Tutti hanno il diritto di cambiare idea, Joe Biden compreso. Le elezioni americane si avvicinano e il presidente in carica sembra non essere più convinto di rinnovare la propria candidatura, almeno secondo alcune indiscrezioni del New York Times, smentite però quasi subito dalla Casa Bianca. Ma se non lui, allora chi? Questa la domanda che attanaglia non solo l’informazione, ma anche e soprattutto gli elettori americani, almeno quelli democratici, che ancora non sanno quale sarà il nome da indicare sulla scheda elettorale martedì 5 novembre 2024.
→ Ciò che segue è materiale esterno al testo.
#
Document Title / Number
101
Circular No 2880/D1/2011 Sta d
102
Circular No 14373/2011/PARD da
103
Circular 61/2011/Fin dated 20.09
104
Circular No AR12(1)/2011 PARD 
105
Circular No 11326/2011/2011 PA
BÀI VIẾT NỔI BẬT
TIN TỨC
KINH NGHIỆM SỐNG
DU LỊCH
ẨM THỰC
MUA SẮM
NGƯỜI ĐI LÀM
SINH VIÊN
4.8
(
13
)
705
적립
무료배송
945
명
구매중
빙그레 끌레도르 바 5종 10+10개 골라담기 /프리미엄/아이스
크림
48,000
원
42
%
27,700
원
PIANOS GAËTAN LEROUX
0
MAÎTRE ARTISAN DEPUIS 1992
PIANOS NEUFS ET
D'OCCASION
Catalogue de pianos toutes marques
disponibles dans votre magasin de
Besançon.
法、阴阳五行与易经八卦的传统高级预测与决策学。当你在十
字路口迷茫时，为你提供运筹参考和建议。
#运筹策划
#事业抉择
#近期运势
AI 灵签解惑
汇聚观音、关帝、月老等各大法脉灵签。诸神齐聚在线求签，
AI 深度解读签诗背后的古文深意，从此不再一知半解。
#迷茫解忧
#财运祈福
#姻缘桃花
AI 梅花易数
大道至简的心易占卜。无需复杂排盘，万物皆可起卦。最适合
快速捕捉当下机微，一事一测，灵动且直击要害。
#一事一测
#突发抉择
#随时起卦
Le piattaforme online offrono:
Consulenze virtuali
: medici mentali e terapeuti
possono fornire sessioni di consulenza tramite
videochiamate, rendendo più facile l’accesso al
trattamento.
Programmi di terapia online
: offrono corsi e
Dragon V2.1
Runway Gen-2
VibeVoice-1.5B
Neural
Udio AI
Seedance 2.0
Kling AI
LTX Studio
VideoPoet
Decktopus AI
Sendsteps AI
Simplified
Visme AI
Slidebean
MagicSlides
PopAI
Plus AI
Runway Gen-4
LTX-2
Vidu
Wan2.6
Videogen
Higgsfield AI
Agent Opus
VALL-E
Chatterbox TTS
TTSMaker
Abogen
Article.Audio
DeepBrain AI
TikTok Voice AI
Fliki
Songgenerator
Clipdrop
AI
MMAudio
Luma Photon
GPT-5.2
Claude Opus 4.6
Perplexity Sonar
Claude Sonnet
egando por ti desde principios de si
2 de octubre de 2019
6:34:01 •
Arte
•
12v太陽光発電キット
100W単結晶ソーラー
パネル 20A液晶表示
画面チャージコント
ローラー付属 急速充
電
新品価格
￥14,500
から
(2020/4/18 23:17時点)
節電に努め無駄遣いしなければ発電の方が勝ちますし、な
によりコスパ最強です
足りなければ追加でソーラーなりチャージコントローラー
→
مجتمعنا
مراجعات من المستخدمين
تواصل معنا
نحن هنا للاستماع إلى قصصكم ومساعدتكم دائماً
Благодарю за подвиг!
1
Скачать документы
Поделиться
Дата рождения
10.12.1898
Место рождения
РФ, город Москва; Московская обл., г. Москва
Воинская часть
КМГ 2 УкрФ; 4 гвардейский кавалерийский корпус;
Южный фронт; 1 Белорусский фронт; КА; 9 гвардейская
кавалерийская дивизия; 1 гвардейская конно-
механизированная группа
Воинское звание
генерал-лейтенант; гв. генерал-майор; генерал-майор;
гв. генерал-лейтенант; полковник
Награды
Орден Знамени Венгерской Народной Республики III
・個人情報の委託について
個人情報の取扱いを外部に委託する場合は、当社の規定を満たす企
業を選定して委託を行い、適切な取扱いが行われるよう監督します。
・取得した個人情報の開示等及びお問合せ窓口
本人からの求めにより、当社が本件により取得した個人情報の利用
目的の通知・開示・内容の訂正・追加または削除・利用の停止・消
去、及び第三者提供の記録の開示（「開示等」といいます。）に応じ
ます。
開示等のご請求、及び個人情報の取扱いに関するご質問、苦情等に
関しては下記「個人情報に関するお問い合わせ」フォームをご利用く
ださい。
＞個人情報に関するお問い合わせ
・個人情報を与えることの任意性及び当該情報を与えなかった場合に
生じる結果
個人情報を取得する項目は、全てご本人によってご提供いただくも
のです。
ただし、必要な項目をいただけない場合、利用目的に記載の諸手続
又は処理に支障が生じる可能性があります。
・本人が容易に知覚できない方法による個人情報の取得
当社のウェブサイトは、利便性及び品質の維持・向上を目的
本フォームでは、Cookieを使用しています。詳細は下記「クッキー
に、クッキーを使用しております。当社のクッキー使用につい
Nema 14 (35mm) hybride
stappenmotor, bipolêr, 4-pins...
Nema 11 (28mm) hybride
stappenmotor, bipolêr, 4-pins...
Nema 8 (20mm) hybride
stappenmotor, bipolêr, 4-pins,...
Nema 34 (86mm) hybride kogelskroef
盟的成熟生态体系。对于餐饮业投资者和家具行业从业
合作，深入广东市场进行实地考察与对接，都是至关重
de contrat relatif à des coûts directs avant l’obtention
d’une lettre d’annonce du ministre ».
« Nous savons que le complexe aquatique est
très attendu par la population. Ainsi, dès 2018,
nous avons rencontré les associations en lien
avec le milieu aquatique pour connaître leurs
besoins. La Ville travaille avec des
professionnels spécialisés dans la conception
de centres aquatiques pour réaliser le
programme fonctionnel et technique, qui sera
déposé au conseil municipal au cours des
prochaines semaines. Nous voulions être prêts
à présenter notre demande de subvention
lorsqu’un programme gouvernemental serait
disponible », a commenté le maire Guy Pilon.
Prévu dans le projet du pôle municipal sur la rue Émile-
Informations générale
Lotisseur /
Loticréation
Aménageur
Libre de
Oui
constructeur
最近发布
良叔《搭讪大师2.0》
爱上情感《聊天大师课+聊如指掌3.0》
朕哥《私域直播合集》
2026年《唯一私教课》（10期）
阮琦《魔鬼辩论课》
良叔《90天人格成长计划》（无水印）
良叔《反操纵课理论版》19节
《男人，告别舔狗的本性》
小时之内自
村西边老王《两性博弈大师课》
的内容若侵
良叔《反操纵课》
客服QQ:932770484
Michelle Obama ha detto no – I sondaggi parlano chiaro: l’unica candidata in grado di battere il repubblicano Donald Trump sarebbe la ex first lady Michelle Obama. Secondo uno studio realizzato da Reuters/Ipsos Obama batterebbe il Tycoon aggiudicandosi il 50% dei voti, lasciando il repubblicano al 39%. Avvocata, attivista e scrittrice, l’ex first lady è rimasta sulla scena anche dopo la conclusione del mandato del marito Barack Obama, ma non si è mai mostrata interessata a prendere parte alla corsa presidenziale. «No, no, non lo farò», queste le sue parole nel 2017, quando era stata interpellata dalla stampa alla fine del secondo mandato del marito. La sua posizione, oggi, non sembra essere cambiata di molto.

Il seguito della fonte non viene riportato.